1oz Challenger (8.2%AA) @ 60 minutes
.25oz EKG (5%AA) @ 60 minutes
.5oz EKG @ 20 minutes
.25oz EKG @ flameout

Wyeast 1968 (harvested from a mild I'll be bottling soon)

OG: 1.062
IBU: 37.5
ABV: 6.1%
 
The grain selection and percentages look solid. The only one that stands out is the brown malt. I'm not sure if you will really see much of a difference with that amount. It looks like about 4% of the grist? Mash temp, yeast, ABV all look like they relate well too.
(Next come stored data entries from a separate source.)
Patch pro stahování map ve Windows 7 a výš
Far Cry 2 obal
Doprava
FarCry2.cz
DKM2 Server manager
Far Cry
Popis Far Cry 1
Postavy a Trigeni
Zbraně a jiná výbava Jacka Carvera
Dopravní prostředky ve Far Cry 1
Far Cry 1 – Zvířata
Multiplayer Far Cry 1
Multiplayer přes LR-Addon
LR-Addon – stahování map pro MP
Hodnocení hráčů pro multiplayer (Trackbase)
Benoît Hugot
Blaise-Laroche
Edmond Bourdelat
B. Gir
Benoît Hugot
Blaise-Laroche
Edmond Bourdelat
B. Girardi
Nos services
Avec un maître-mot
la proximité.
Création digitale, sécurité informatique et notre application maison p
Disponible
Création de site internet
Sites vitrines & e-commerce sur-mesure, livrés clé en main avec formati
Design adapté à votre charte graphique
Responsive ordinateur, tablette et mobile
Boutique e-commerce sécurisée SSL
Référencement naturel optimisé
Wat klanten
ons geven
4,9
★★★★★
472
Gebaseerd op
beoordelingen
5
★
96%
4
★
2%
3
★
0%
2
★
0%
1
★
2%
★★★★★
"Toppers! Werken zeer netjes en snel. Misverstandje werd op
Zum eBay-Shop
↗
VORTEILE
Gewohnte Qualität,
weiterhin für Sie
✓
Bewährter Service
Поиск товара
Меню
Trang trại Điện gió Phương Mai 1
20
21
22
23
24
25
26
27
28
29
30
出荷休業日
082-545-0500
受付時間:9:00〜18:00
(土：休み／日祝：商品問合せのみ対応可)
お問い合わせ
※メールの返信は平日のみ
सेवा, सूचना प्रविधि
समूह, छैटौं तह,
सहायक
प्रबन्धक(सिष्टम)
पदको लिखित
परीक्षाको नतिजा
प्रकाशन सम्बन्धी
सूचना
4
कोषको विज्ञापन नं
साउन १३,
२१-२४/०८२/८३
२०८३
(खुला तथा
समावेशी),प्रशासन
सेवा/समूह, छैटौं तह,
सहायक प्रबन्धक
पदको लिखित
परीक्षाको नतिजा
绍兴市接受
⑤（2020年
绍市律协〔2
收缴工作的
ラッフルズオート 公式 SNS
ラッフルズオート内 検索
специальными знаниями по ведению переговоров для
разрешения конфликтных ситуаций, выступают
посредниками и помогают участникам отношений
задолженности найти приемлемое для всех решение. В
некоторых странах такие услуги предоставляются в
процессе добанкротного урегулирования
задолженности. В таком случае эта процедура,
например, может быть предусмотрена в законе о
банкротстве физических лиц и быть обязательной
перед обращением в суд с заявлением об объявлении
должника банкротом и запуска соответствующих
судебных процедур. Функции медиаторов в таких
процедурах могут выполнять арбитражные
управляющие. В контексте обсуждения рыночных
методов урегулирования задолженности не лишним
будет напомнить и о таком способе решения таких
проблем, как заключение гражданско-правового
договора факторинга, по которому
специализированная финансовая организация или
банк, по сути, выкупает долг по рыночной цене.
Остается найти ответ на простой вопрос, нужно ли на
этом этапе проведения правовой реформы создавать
Looks like you are expecting just less that 70% attenuation?
 
The grain selection and percentages look solid. The only one that stands out is the brown malt. I'm not sure if you will really see much of a difference with that amount. It looks like about 4% of the grist? Mash temp, yeast, ABV all look like they relate well too. Looks like you are expecting just less that 70% attenuation?

Thanks for the feedback. As far as my attenuation/ABV, I'm just going off the projected 1.016 finishing gravity from Beer Smith. Wouldn't surprise me if it finished another couple points lower though.